Back in August of last year, we wrote about the legal battle between Victor Miller, the original screenwriter of Friday the 13th, and Horror, Inc., and the Manny Company, who represent Sean Cunningham. The issue is that Miller is trying to use a provision in copyright law that allows authors to terminate a grant of rights and reclaim ownership, giving him Friday the 13th. Meanwhile, Cunningham and Co. are saying that Miller was a work-made-for-hire, which invalidates any right he has to claim ownership in this case.

Today, more news about this issue has come forward and it seems that there might be a compromise in the works between the defendant and the plaintiffs. However, it’s not going to be viewed as a popular one, not by any stretch of the imagination.

Attorney Marc Toberoff, who is representing Miller, has raised the following possibility (per THR): “Whereas Miller will thereby recover the U.S. copyright to his original film treatment and screenplay this does not prevent the continued exploitation by Plaintiffs or their licensees of prior derivative works, including the 1980 film and its many sequels; it solely relates to new derivative works after the effective 2018 termination date. Furthermore, as the U.S. Copyright Act has no extra-territorial application, the foreign rights to Miller’s screenplay remain with Plaintiffs or their licensees.

Alright, that’s all well and good but what does it mean, you ask? In simple terms, it basically means that Miller will retain ownership of the concepts presented in the first film on a domestic basis. That means he owns the Friday the 13th name. However, Cunningham and Co. would retain the rights to Jason, because the infamous version we all know and love was only brought to life in “derivative” works.

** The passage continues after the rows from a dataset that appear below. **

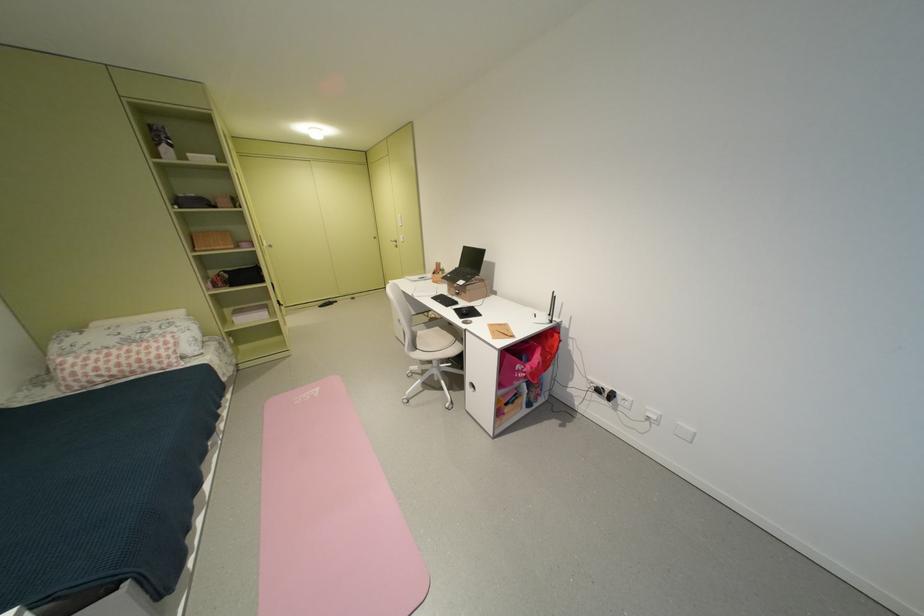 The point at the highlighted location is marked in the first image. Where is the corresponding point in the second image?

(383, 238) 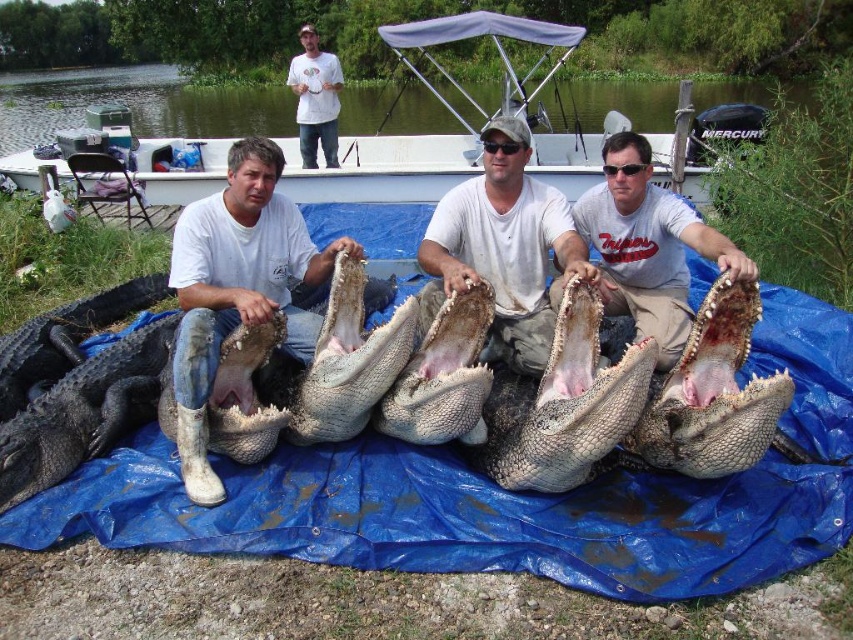 Question: Among these points, which one is nearest to the camera?

Choices:
 (A) (335, 140)
 (B) (263, 273)

Answer: (B)

Question: Which object is the closest to the gray matte shirt at center?

Choices:
 (A) white plastic boat at center
 (B) dark gray scaly crocodile at center

Answer: (B)

Question: Estimate the real-world distances between objects in this image. Which object is farther from the gray matte shirt at center?

Choices:
 (A) dark gray scaly crocodile at center
 (B) white plastic boat at center

Answer: (B)

Question: Observing the image, what is the correct spatial positioning of white plastic boat at center in reference to white matte shirt at center?

Choices:
 (A) below
 (B) above

Answer: (B)

Question: Observing the image, what is the correct spatial positioning of white matte boots at lower left in reference to white matte shirt at center?

Choices:
 (A) left
 (B) right

Answer: (A)

Question: Does white plastic boat at center have a smaller size compared to white t-shirt at upper center?

Choices:
 (A) yes
 (B) no

Answer: (B) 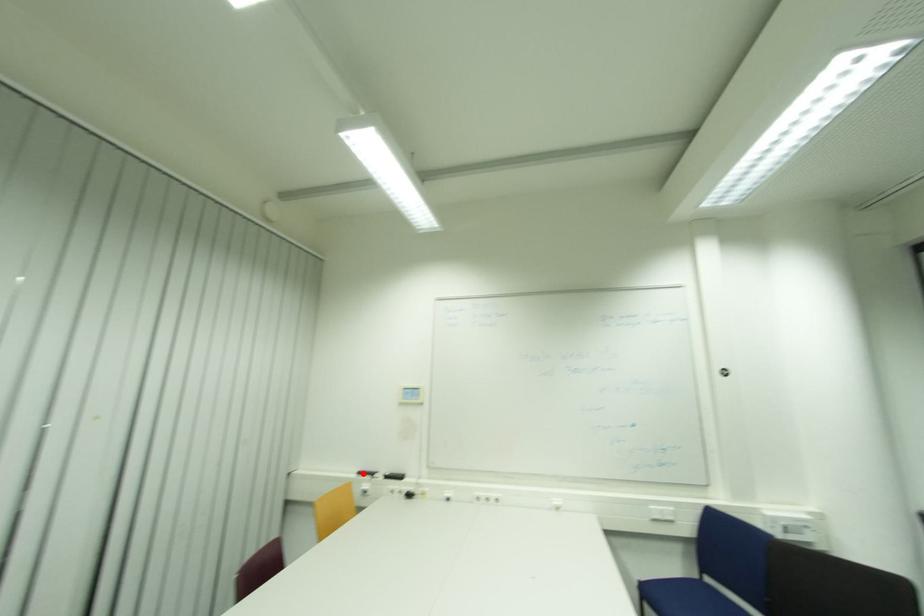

Ergo, Miller could make Friday the 13th films in the US that don’t feature Jason while Cunningham could make Jason films outside of the US that do include Voorhees. Is it a compromise? Sure. Is it one that we would like to see come to fruition? While I love the idea of the franchise moving away from Jason, I’d like to see them do it on their own terms and not because of some legal complication.

For now, we’ll just have to wait and see what Paramount can whip up in the midst of this situation. Until then, us horror fans will have to suffer without another Friday the 13th film.